**WORK INSTRUCTIONS:** Return, from the data that follows, each line that holds the word "koder".

**DATA:**

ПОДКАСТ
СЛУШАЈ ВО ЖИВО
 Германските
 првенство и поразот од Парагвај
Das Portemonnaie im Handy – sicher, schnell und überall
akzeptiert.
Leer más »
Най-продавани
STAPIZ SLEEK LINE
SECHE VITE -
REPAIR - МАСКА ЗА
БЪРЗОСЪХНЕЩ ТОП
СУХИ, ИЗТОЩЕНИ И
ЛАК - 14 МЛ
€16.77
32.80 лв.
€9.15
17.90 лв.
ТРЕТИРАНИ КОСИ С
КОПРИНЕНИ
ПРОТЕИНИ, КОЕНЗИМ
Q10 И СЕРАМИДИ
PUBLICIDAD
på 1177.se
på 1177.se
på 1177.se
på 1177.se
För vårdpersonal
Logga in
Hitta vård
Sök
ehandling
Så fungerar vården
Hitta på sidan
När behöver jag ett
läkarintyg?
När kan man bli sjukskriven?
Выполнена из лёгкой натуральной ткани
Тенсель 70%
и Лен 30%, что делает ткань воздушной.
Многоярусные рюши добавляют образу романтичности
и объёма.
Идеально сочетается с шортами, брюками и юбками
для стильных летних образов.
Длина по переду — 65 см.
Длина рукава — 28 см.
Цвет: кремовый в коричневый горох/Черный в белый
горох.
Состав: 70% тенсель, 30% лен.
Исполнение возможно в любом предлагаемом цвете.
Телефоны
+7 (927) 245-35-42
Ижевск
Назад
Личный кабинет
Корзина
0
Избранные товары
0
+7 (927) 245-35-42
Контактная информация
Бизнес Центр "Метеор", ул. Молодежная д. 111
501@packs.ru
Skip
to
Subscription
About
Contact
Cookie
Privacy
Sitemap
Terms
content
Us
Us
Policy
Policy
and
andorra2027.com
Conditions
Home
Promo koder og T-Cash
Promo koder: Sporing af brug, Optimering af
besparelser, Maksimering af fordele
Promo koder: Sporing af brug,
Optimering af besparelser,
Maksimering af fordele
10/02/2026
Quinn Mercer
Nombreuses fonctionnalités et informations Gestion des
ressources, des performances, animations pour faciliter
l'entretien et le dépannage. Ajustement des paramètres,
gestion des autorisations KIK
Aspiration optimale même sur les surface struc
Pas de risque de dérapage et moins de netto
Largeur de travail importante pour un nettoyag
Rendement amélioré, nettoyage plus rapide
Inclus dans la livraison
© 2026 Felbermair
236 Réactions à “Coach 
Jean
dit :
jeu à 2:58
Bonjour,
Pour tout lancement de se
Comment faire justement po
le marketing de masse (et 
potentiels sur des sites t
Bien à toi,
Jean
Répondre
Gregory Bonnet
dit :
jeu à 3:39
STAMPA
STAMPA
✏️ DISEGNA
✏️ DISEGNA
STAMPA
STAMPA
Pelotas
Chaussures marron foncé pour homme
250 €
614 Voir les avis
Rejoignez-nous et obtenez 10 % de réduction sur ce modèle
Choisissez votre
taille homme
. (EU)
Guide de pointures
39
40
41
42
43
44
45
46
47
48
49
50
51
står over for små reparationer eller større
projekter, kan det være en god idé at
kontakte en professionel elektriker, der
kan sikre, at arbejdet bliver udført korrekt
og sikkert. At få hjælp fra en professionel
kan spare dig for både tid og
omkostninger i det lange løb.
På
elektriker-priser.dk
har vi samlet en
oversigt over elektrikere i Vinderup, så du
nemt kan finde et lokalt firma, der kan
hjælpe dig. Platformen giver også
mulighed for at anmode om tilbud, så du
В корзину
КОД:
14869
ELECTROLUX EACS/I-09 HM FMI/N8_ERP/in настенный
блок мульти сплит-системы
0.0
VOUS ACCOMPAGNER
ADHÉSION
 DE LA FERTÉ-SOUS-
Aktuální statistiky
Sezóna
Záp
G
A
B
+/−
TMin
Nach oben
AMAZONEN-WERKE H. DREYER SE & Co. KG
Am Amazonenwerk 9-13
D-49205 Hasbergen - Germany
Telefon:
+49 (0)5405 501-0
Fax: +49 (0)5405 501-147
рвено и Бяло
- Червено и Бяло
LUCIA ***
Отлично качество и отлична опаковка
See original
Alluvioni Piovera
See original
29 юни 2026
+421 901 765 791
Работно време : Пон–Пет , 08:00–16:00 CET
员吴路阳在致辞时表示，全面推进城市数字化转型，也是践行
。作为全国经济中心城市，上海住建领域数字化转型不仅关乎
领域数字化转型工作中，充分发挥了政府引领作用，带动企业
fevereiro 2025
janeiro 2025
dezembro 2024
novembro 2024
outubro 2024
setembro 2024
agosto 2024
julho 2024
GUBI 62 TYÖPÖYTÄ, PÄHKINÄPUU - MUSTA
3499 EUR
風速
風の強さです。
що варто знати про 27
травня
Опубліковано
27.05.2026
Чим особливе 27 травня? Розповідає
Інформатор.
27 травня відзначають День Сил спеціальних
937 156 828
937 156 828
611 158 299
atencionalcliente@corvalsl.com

**WRITTEN SOLUTION:**
Promo koder og T-Cash
Promo koder: Sporing af brug, Optimering af
Promo koder: Sporing af brug,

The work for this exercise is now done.